Black-tailed godwits, Leighton Moss

Public transport routes and services change and are sometimes axed completely. I'll try to update any changes as soon as I find out about them. Where bus services have been cancelled or renamed I'll strike through the obsolete bus number to mark this change.

Monday 5 October 2020

Elton Reservoir

First-Winter great crested grebe, Elton Reservoir

It was a nice morning so I thought I'd go over to Elton Reservoir for a walk. Getting over there's very straightforward but today was one of those days so the train into Manchester was stuck at signals for quarter of an hour after a freight train broke down at Oxford Road then the tram up to Bury broke down halfway there. I decided to get off the next tram at Radcliffe and walk up the canal to the Reservoir, just in case anything else happened.

Bolton and Bury Canal
The last time I walked down the canal it was very quiet. Not so this time, the fields over on the other side were full of Canada geese and black-headed gulls, the mallards and moorhens fed on the canal and the hawthorns along the towpath were full of robins and mixed tit flocks. A couple of skylarks and pied wagtails flew over and a heron was fishing among the reeds.

Sleepy teal, by the Bolton & Bury Canal
There had been weekend reports of a bar-tailed godwit and another report first thing this morning. I kept an eye out for it as I've had no luck seeing one this year, and I didn't have any luck today. No sign in any of the flooded fields and the little pool that's featured in some of the weekend's photos had plenty of teal but no barwit. Ah well, I'll have to have a trip to the seaside before year's end.

It had been a lovely morning but the wind had picked up and was rolling in some filthy looking clouds. I walked up the lane to the reservoir and walked along the Southern margin.

There were plenty of coots and black-headed gulls about and the family of mute swans lurked over by the other shore. A handful of lesser black-backs and a couple of great black-backs were bathing in the middle of the water.

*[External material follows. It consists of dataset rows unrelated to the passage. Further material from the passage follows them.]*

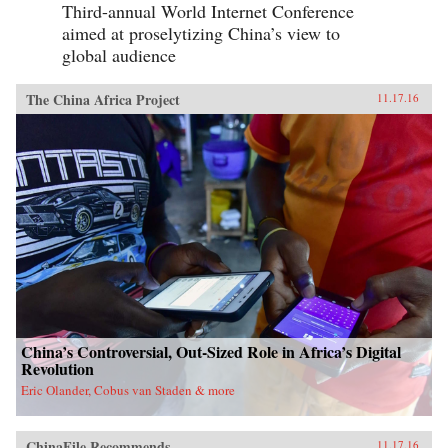
Third-annual World Internet Conference
aimed at proselytizing China’s view to
global audience
The China Africa Project
11.17.16
China’s Controversial, Out-Sized Role in Africa’s Digital
Revolution
Eric Olander, Cobus van Staden & more
ChinaFile Recommends
11.17.16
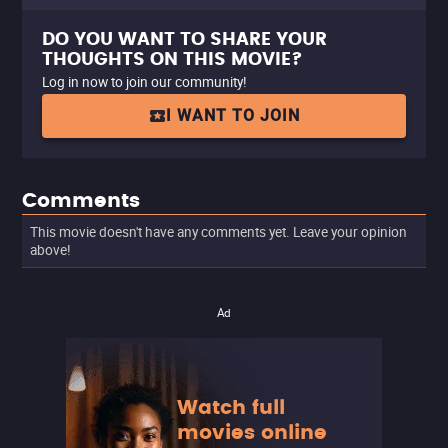
DO YOU WANT TO SHARE YOUR
THOUGHTS ON THIS MOVIE?
Log in now to join our community!
I WANT TO JOIN
Comments
This movie doesn't have any comments yet. Leave your opinion
above!
Ad
Watch full
movies online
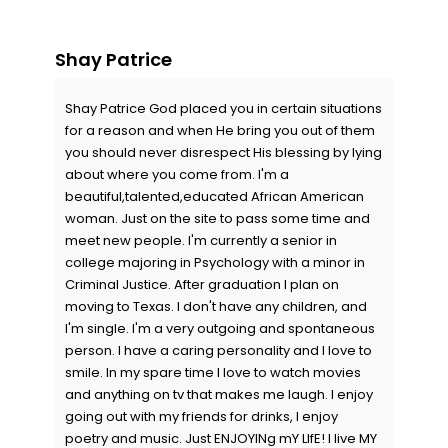
Shay Patrice
Shay Patrice God placed you in certain situations
for a reason and when He bring you out of them
you should never disrespect His blessing by lying
about where you come from. I'm a
beautiful,talented,educated African American
woman. Just on the site to pass some time and
meet new people. I'm currently a senior in
college majoring in Psychology with a minor in
Criminal Justice. After graduation I plan on
moving to Texas. I don't have any children, and
I'm single. I'm a very outgoing and spontaneous
person. I have a caring personality and I love to
smile. In my spare time I love to watch movies
and anything on tv that makes me laugh. I enjoy
going out with my friends for drinks, I enjoy
poetry and music. Just ENJOYINg mY LIfE! I live MY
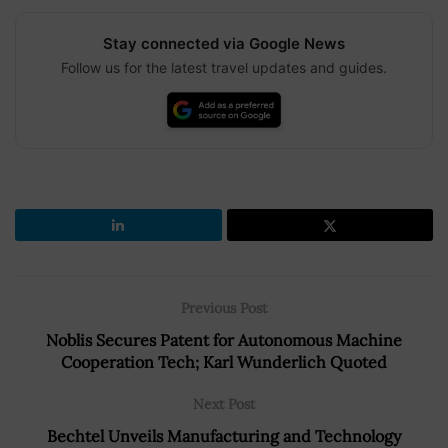
Stay connected via Google News
Follow us for the latest travel updates and guides.
Previous Post
Noblis Secures Patent for Autonomous Machine
Cooperation Tech; Karl Wunderlich Quoted
Next Post
Bechtel Unveils Manufacturing and Technology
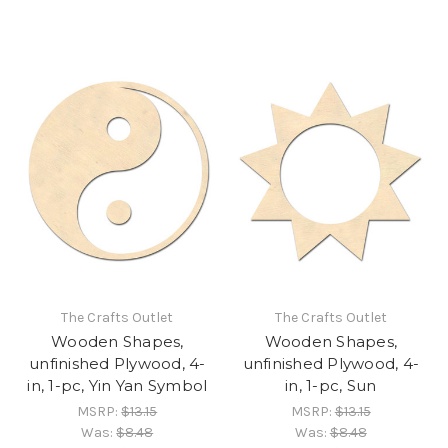
The Crafts Outlet
The Crafts Outlet
Wooden Shapes,
Wooden Shapes,
unfinished Plywood, 4-
unfinished Plywood, 4-
in, 1-pc, Yin Yan Symbol
in, 1-pc, Sun
MSRP:
$13.15
MSRP:
$13.15
Was:
$8.48
Was:
$8.48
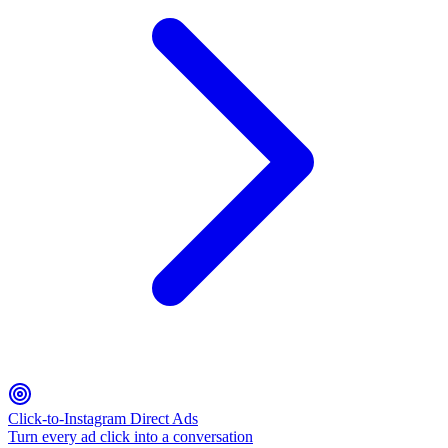
Click-to-Instagram Direct Ads
Turn every ad click into a conversation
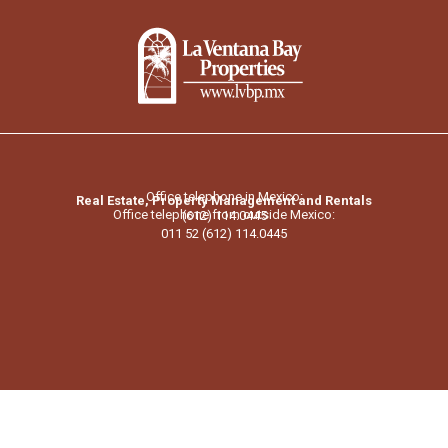
Office telephone in Mexico:
Real Estate, Property Management and Rentals
Office telephone from outside Mexico:
(612) 114.0445
011 52 (612) 114.0445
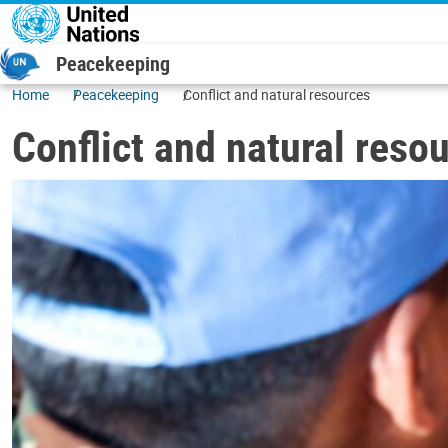
Skip to main content
Peacekeeping
Home
Peacekeeping
Conflict and natural resources
Conflict and natural reso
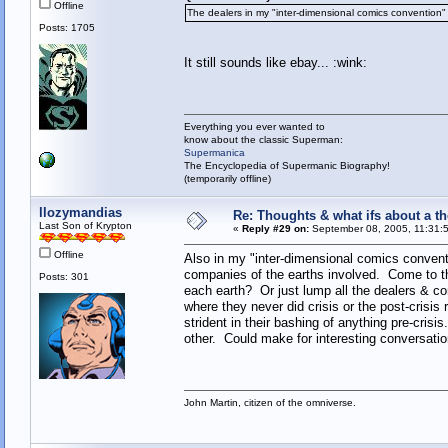
Offline
The dealers in my "inter-dimensional comics convention" 
Posts: 1705
It still sounds like ebay... :wink:
Everything you ever wanted to
know about the classic Superman:
Supermanica
The Encyclopedia of Supermanic Biography!
(temporarily offline)
llozymandias
Re: Thoughts & what ifs about a th
Last Son of Krypton
«
Reply #29 on:
September 08, 2005, 11:31:
Offline
Also in my "inter-dimensional comics conventi
companies of the earths involved. Come to thi
Posts: 301
each earth? Or just lump all the dealers & 
where they never did crisis or the post-cris
strident in their bashing of anything pre-cris
other. Could make for interesting conversation
John Martin, citizen of the omniverse.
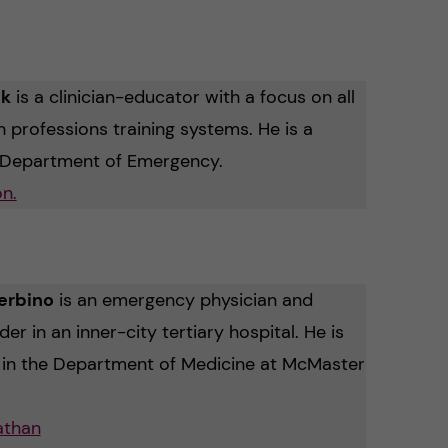
nk
is a clinician-educator with a focus on all
h professions training systems. He is a
e Department of Emergency.
n.
erbino
is an emergency physician and
r in an inner-city tertiary hospital.
He is
r in the Department of Medicine at McMaster
athan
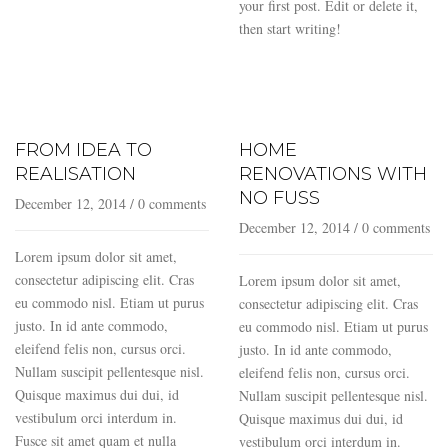
your first post. Edit or delete it,
then start writing!
FROM IDEA TO
HOME
REALISATION
RENOVATIONS WITH
NO FUSS
December 12, 2014
/
0 comments
December 12, 2014
/
0 comments
Lorem ipsum dolor sit amet,
consectetur adipiscing elit. Cras
Lorem ipsum dolor sit amet,
eu commodo nisl. Etiam ut purus
consectetur adipiscing elit. Cras
justo. In id ante commodo,
eu commodo nisl. Etiam ut purus
eleifend felis non, cursus orci.
justo. In id ante commodo,
Nullam suscipit pellentesque nisl.
eleifend felis non, cursus orci.
Quisque maximus dui dui, id
Nullam suscipit pellentesque nisl.
vestibulum orci interdum in.
Quisque maximus dui dui, id
Fusce sit amet quam et nulla
vestibulum orci interdum in.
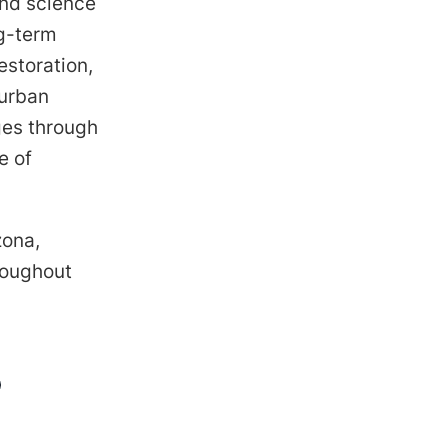
and science
ng-term
estoration,
 urban
ges through
e of
zona,
roughout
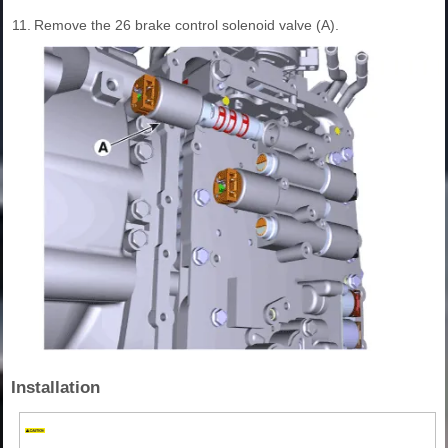
11.
Remove the 26 brake control solenoid valve (A).
Installation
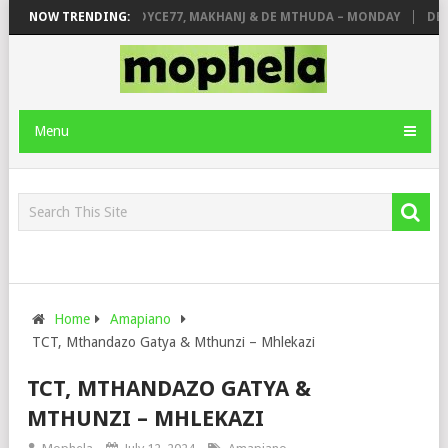
E
NOW TRENDING:
PIANO CITY, ROYCE77, MAKHANJ & DE MTHUDA – MONDAY
DEEJAY
Menu
Home
Amapiano
TCT, Mthandazo Gatya & Mthunzi – Mhlekazi
TCT, MTHANDAZO GATYA &
MTHUNZI – MHLEKAZI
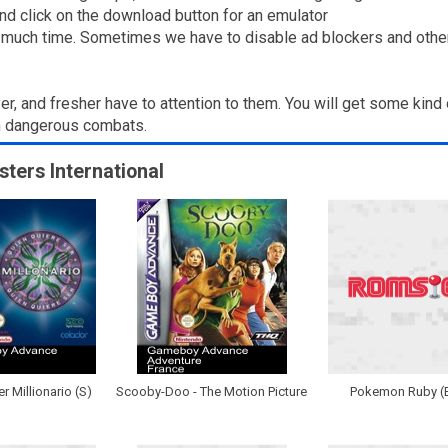
nd click on the download button for an emulator
g much time. Sometimes we have to disable ad blockers and other to
yer, and fresher have to attention to them. You will get some kind 
in dangerous combats.
sters International
r Millionario (S)
Scooby-Doo - The Motion Picture
Pokemon Ruby (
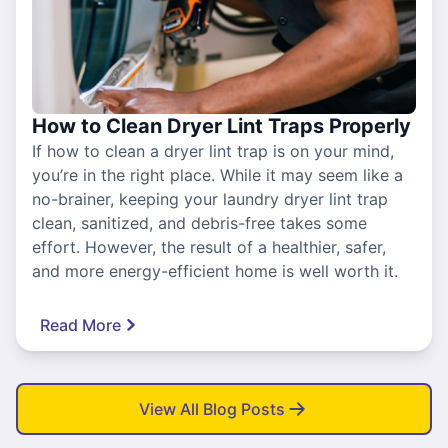
How to Clean Dryer Lint Traps Properly
If how to clean a dryer lint trap is on your mind,
you’re in the right place. While it may seem like a
no-brainer, keeping your laundry dryer lint trap
clean, sanitized, and debris-free takes some
effort. However, the result of a healthier, safer,
and more energy-efficient home is well worth it.
Read More
View All Blog Posts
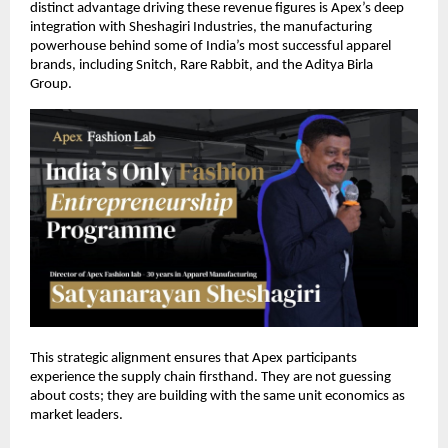
distinct advantage driving these revenue figures is Apex’s deep 
integration with Sheshagiri Industries, the manufacturing 
powerhouse behind some of India’s most successful apparel 
brands, including Snitch, Rare Rabbit, and the Aditya Birla 
Group. 
This strategic alignment ensures that Apex participants 
experience the supply chain firsthand. They are not guessing 
about costs; they are building with the same unit economics as 
market leaders. 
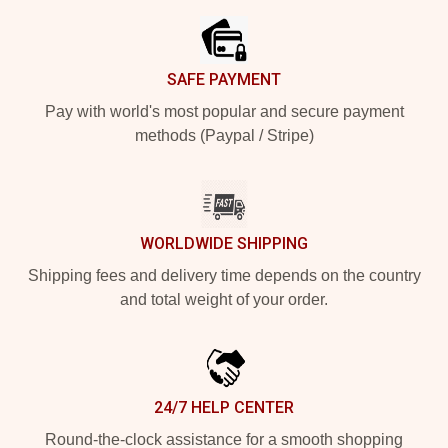
SAFE PAYMENT
Pay with world's most popular and secure payment
methods (Paypal / Stripe)
WORLDWIDE SHIPPING
Shipping fees and delivery time depends on the country
and total weight of your order.
24/7 HELP CENTER
Round-the-clock assistance for a smooth shopping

As usual the great crested grebes fed close to this side, giving very nice views as they don't give a monkey's about passing walkers. The juveniles are coming into their first-Winter plumage now with russet sides and black-striped heads and necks, looking like extras from the fall of Robespierre.

Great crested grebe, Elton Reservoir
Further along there was a small raft of tufted ducks, busily preening their bellies, and a couple of dabchicks whinnied from the creek. Six or seven jays quietly flitted about collecting acorns (do they remember where each other bury their caches of acorns I wonder). About this time the rain started in earnest and there wasn't anything any nicer looking to be blown in so I decided to take the hint and not complete the circuit of the reservoir.

I walked down towards Ainsworth Road past an empty Withins Reservoir and horse paddocks full of magpies, jackdaws and black-headed gulls. Then the bus into Bury and a circuitous journey back home in the rain.